《Mechanism of antibiotic resistance spread during sub-lethal ozonation of antibiotic-resistant bacteria with different resistance targets》

Website：https://doi.org/10.1016/j.watres.2024.121837

Abstract：

The increase and spread of antibiotic-resistant bacteria (ARB) in aquatic environments and the dissemination of antibiotic resistance genes (ARGs) greatly impact environmental and human health. It is necessary to understand the mechanism of action of ARB and ARGs to formulate measures to solve this problem. This study aimed to determine the mechanism of antibiotic resistance spread during sub-lethal ozonation of ARB with different antibiotic resistance targets, including proteins, cell walls, and cell membranes. ARB conjugation and transformation frequencies increased after exposure to 0− 1.0 mg/L ozone for 10 min. During sub-lethal ozonation, compared with control groups not stimulated by ozone, the conjugative transfer frequencies of E. coli DH5α (CTX), E. coli DH5α (MCR), and E. coli DH5α (GEN) increased by 1.35− 2.02, 1.13− 1.58, and 1.32− 2.12 times, respectively; the transformation frequencies of E. coli DH5α (MCR) and E. coli DH5α (GEN) increased by 1.49− 3.02 and 1.45− 1.92 times, respectively. When target inhibitors were added, the conjugative transfer frequencies of antibiotics targeting cell wall and membrane synthesis decreased 0.59− 0.75 and 0.43− 0.76 times, respectively, while that for those targeting protein synthesis increased by 1− 1.38 times.

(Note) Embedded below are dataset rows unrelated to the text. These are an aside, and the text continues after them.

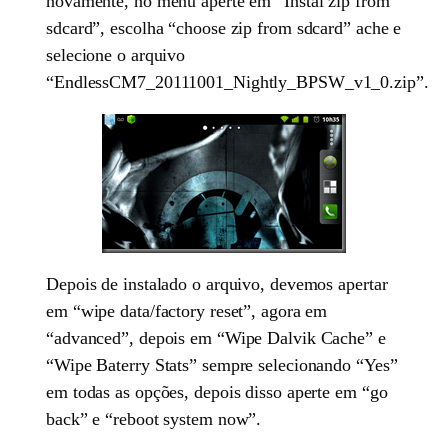
novamente, no menu aperte em “Instal zip from
sdcard”, escolha “choose zip from sdcard” ache e
selecione o arquivo
“EndlessCM7_20111001_Nightly_BPSW_v1_0.zip”.
Depois de instalado o arquivo, devemos apertar
em “wipe data/factory reset”, agora em
“advanced”, depois em “Wipe Dalvik Cache” e
“Wipe Baterry Stats” sempre selecionando “Yes”
em todas as opções, depois disso aperte em “go
back” e “reboot system now”.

After inhibitor addition, the transformation frequencies of bacteria resistant to antibiotics targeting the cell membrane and proteins decreased by 0.76− 0.89 and 0.69− 0.78 times, respectively. Cell morphology, cell membrane permeability, reactive oxygen species, and antioxidant enzymes changed with different ozone concentrations. Expression of most genes related to regulating different antibiotic resistance targets was up-regulated when bacteria were exposed to sub-lethal ozonation, further confirming the target genes playing a crucial role in the inactivation of different target bacteria. These results will help guide the careful utilization of ozonation for bacterial inactivation, providing more detailed reference information for ozonation oxidation treatment of ARB and ARGs in aquatic environments.